Multi-chambered pump

Abstract

A multi-chambered self-priming rotary pump having a pair of eccentric cams, each in contact with opposite sides of a rotor plate at one point and positioned 180° out of phase so that the convex side of one cam is in direct opposition to a concave side of the other cam. At one point of contact on the convex curves, the cams bear against the side surfaces of the rotor which in turn forms a running seal with the bore of a housing to define two symmetrical enclosures at each side of the rotor. During rotation, a split core closure valve reciprocates between the surfaces of the cams and in so doing, the closure valve functions to produce an area of compression to the front of its travel with an area of vacuum to the rear of its travel. As one chamber phases out of cycle, its counterpart is producing maximum outputs. During rotation, a rotor impeller duct functions to pressure load the closure valve and provide impetus to the injection (clockwise rotation) or ejection (counterclockwise rotation) of pump fluids. The impeller duct is in communication with an annular housing duct which communicates with a housing fitting orifice. Completing the fluids cycle are shaft ports in communication with a ducted shaft which in turn communicates with a cam fitting orifice.

Description

BRIEF DESCRIPTION OF THE INVENTION

The present invention relates to a multi-chambered pump of constant volume principle, but designed to incorporate centrifugal thrust in the delivery system. According to the invention, a self priming multi-chambered pump is provided for pumping fluids in either direction. A pump shaft drives an integral rotor plate between two eccentric cams. The cams are positioned 180° out of phase so that the convex side of the first cam is in direct opposition to the concave side of the other cam. Each cam bears against an opposite surface of the rotor plate at one area which in turn forms a running seal with a bore of the housing to define two symmetrical enclosures at each side of the rotor.
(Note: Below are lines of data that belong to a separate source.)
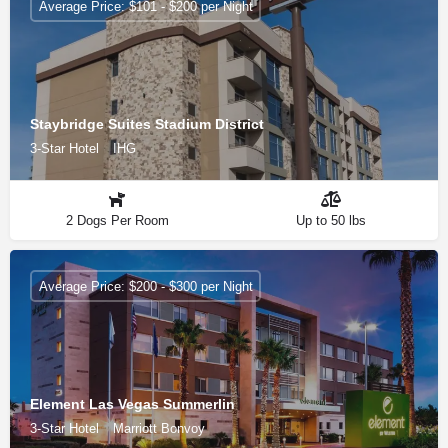
Average Price: $101 - $200 per Night
Staybridge Suites Stadium District
3-Star Hotel
IHG
2 Dogs Per Room
Up to 50 lbs
Average Price: $200 - $300 per Night
Element Las Vegas Summerlin
3-Star Hotel
Marriott Bonvoy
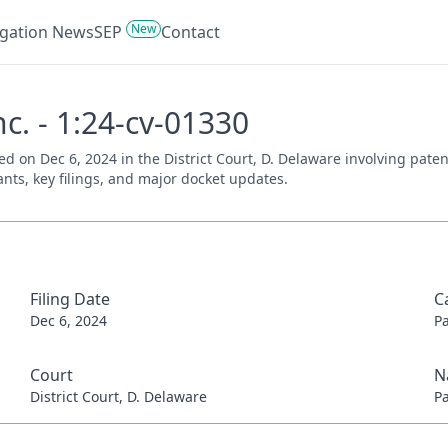
New
tigation News
SEP
Contact
Inc. - 1:24-cv-01330
filed on Dec 6, 2024 in the District Court, D. Delaware involving pa
ants, key filings, and major docket updates.
Filing Date
C
Dec 6, 2024
P
Court
N
District Court, D. Delaware
P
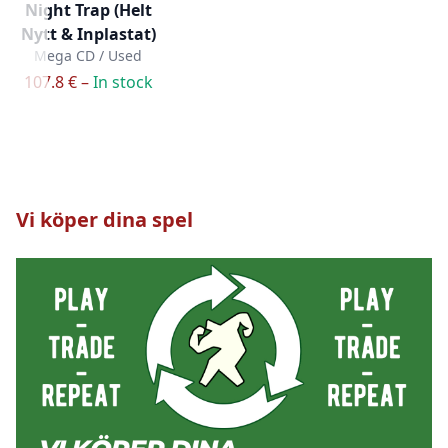
Night Trap (Helt
Nytt & Inplastat)
Mega CD / Used
107.8 € –
In stock
Vi köper dina spel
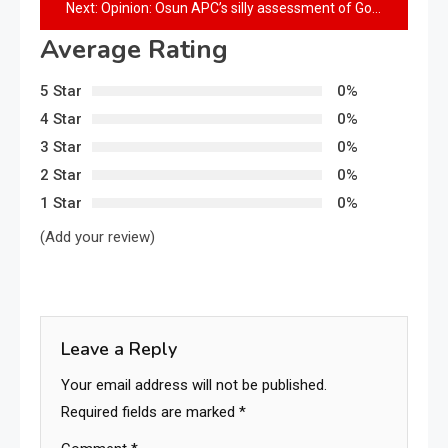
Next:
Opinion: Osun APC’s silly assessment of Governor Adeleke’s performance
Average Rating
5 Star
0%
4 Star
0%
3 Star
0%
2 Star
0%
1 Star
0%
(Add your review)
Leave a Reply
Your email address will not be published.
Required fields are marked
*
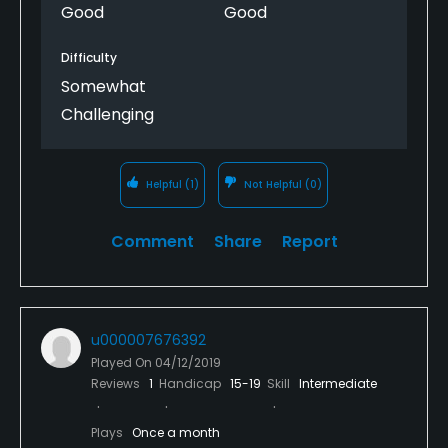
Good
Good
Difficulty
Somewhat
Challenging
Helpful
(1)
Not Helpful
(0)
Comment
Share
Report
u000007676392
Played On
04/12/2019
Reviews
1
Handicap
15-19
Skill
Intermediate
Plays
Once a month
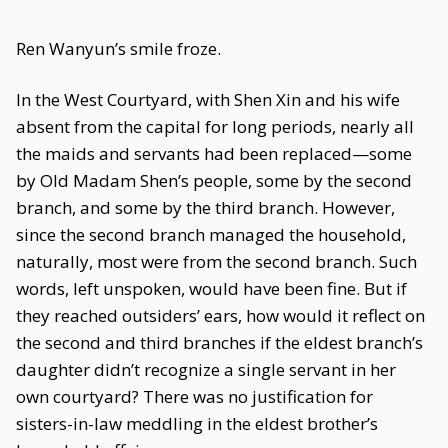
Ren Wanyun’s smile froze.
In the West Courtyard, with Shen Xin and his wife
absent from the capital for long periods, nearly all
the maids and servants had been replaced—some
by Old Madam Shen’s people, some by the second
branch, and some by the third branch. However,
since the second branch managed the household,
naturally, most were from the second branch. Such
words, left unspoken, would have been fine. But if
they reached outsiders’ ears, how would it reflect on
the second and third branches if the eldest branch’s
daughter didn’t recognize a single servant in her
own courtyard? There was no justification for
sisters-in-law meddling in the eldest brother’s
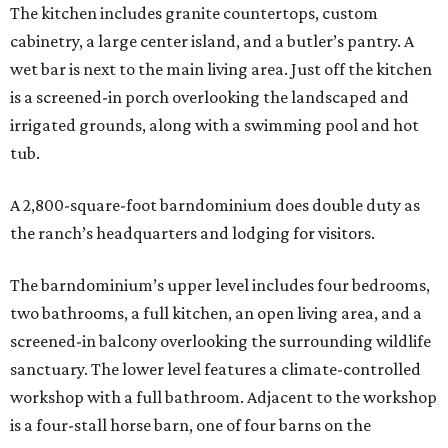
The kitchen includes granite countertops, custom
cabinetry, a large center island, and a butler’s pantry. A
wet bar is next to the main living area. Just off the kitchen
is a screened-in porch overlooking the landscaped and
irrigated grounds, along with a swimming pool and hot
tub.
A 2,800-square-foot barndominium does double duty as
the ranch’s headquarters and lodging for visitors.
The barndominium’s upper level includes four bedrooms,
two bathrooms, a full kitchen, an open living area, and a
screened-in balcony overlooking the surrounding wildlife
sanctuary. The lower level features a climate-controlled
workshop with a full bathroom. Adjacent to the workshop
is a four-stall horse barn, one of four barns on the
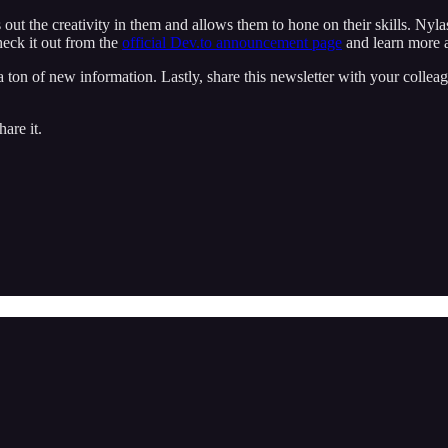
ut the creativity in them and allows them to hone on their skills. Nylas A
heck it out from the
official Dev.to announcement page
and learn more a
ton of new information. Lastly, share this newsletter with your colleagu
are it.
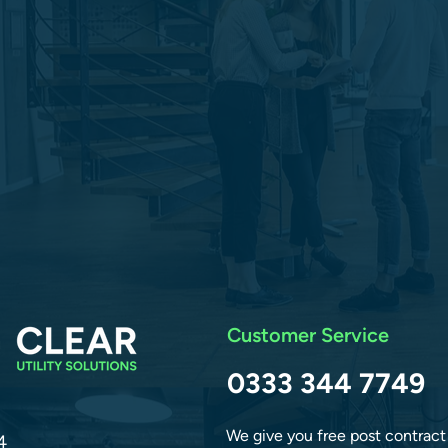
Customer Service
0333 344 7749
We give you free post contract
4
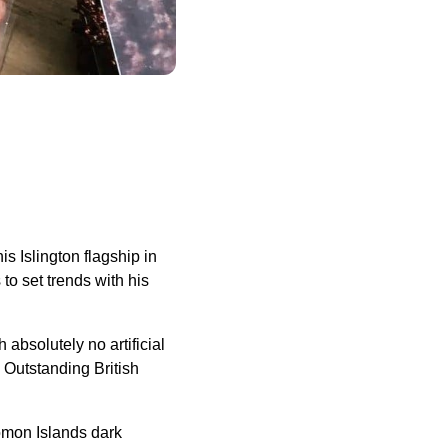
s Islington flagship in
to set trends with his
absolutely no artificial
g Outstanding British
omon Islands dark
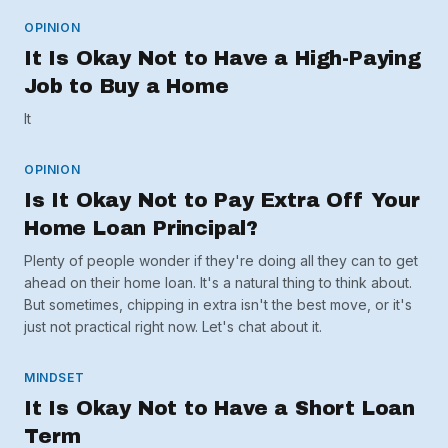
OPINION
It Is Okay Not to Have a High-Paying
Job to Buy a Home
It
OPINION
Is It Okay Not to Pay Extra Off Your
Home Loan Principal?
Plenty of people wonder if they're doing all they can to get
ahead on their home loan. It's a natural thing to think about.
But sometimes, chipping in extra isn't the best move, or it's
just not practical right now. Let's chat about it.
MINDSET
It Is Okay Not to Have a Short Loan
Term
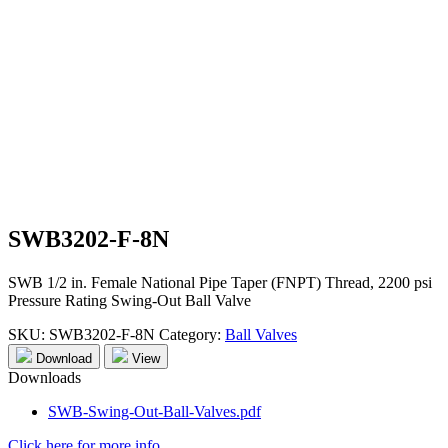
SWB3202-F-8N
SWB 1/2 in. Female National Pipe Taper (FNPT) Thread, 2200 psi
Pressure Rating Swing-Out Ball Valve
SKU:
SWB3202-F-8N
Category:
Ball Valves
Download
View
Downloads
SWB-Swing-Out-Ball-Valves.pdf
Click here for more info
During rotation, a fluid pressurized closure valve reciprocates on the slightly convex and concave surfaces of the cams. In so doing, the closure valve functions to produce an area of compression to the front of its travel and a vacuum to the rear of its travel. As one chamber phases out of the intake exhaust cycle, its counterpart is in the process of producing maximum outputs.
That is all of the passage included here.